#### EXERCISE INSTRUCTIONS
Your reply should set down word for word each line below from the one with "You are a GUI" through the final line, both included, but none of the pictures.

━━━ RECORDED INFORMATION

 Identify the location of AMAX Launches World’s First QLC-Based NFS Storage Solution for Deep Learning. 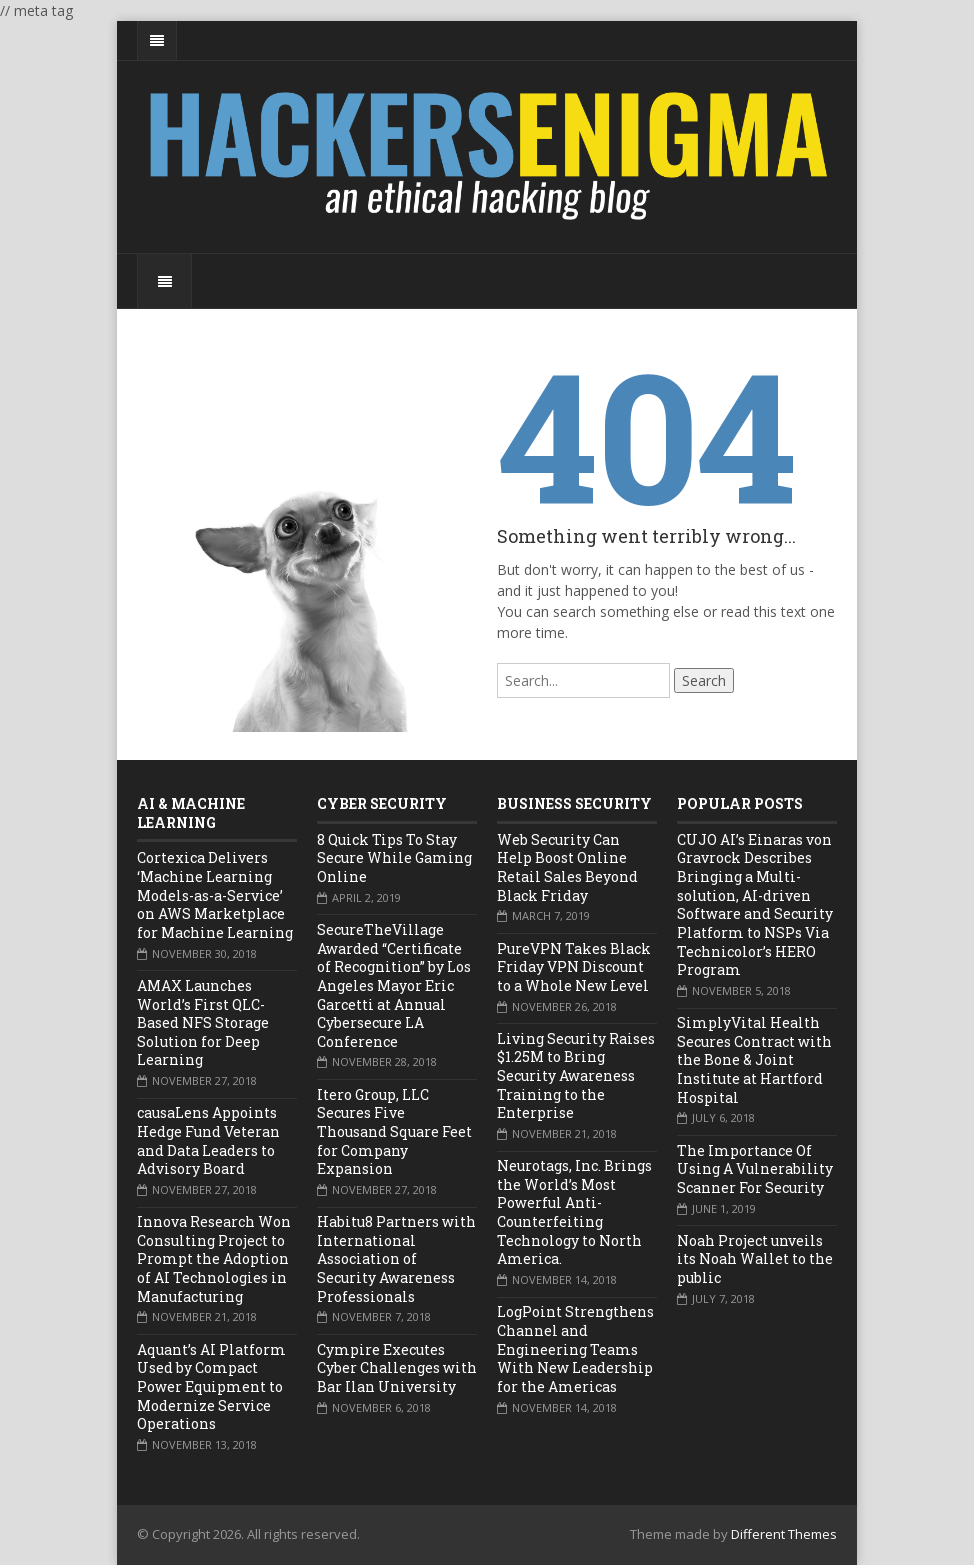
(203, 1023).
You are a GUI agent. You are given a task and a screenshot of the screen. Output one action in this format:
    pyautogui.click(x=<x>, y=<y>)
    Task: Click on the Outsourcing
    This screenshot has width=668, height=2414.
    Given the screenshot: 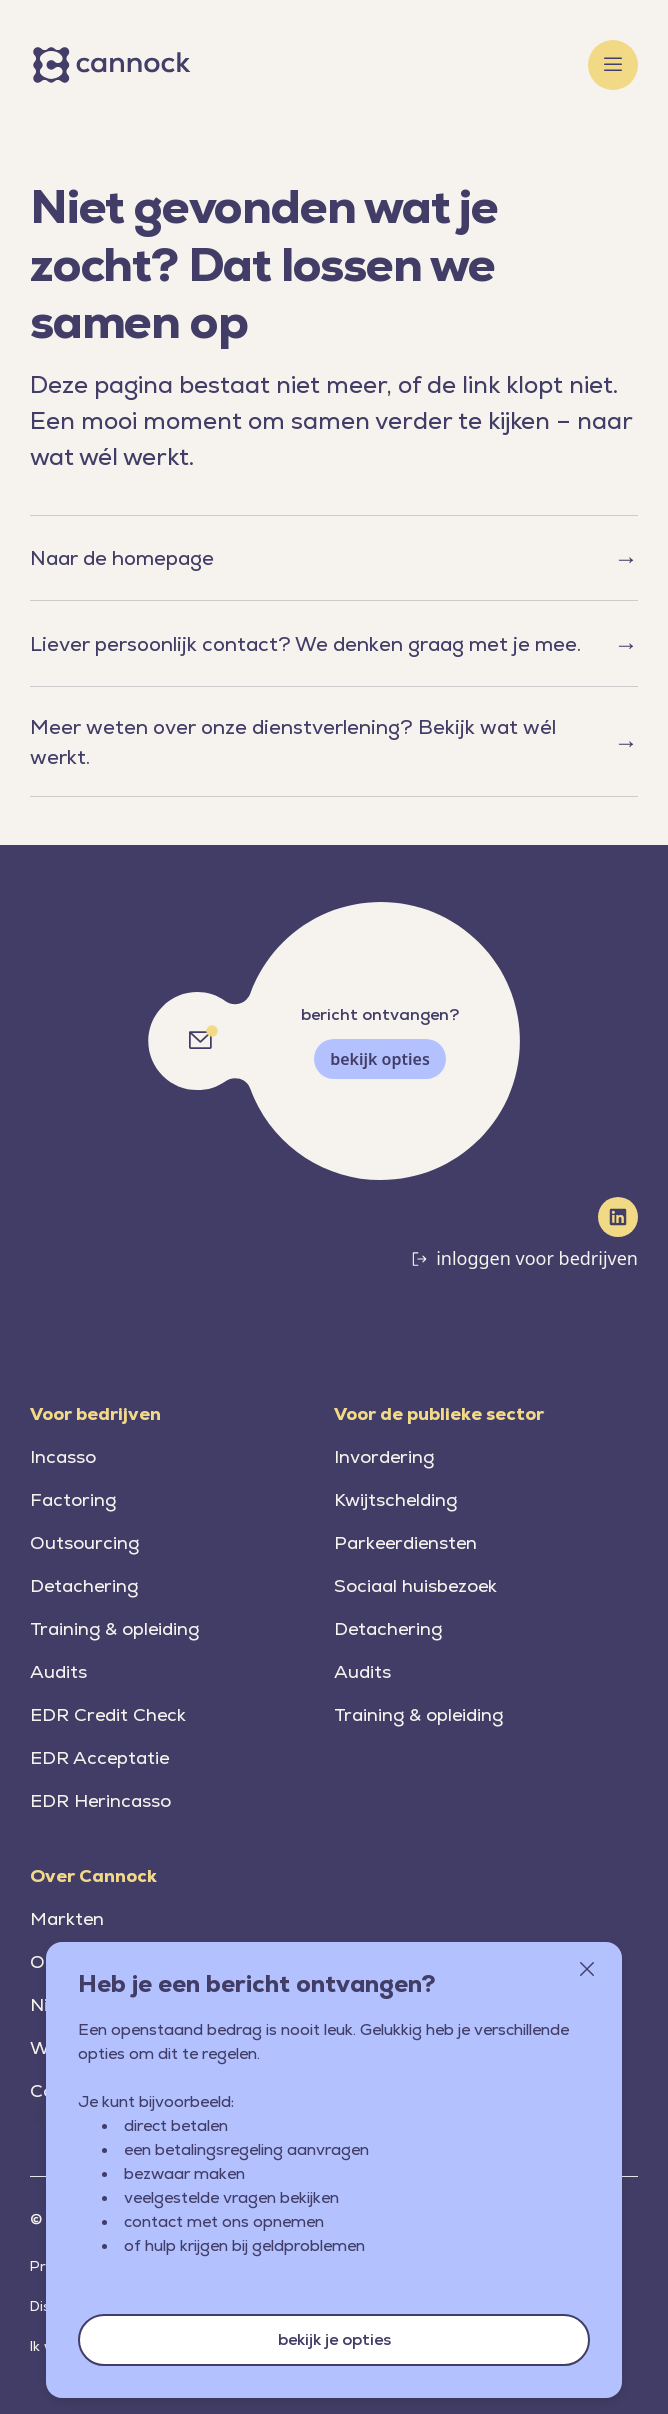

━━━━━━

#### TASK RESULT
You are a GUI agent. You are given a task and a screenshot of the screen. Output one action in this format:
    pyautogui.click(x=<x>, y=<y>)
    Task: Click on the Outsourcing
    This screenshot has width=668, height=2414.
    Given the screenshot: 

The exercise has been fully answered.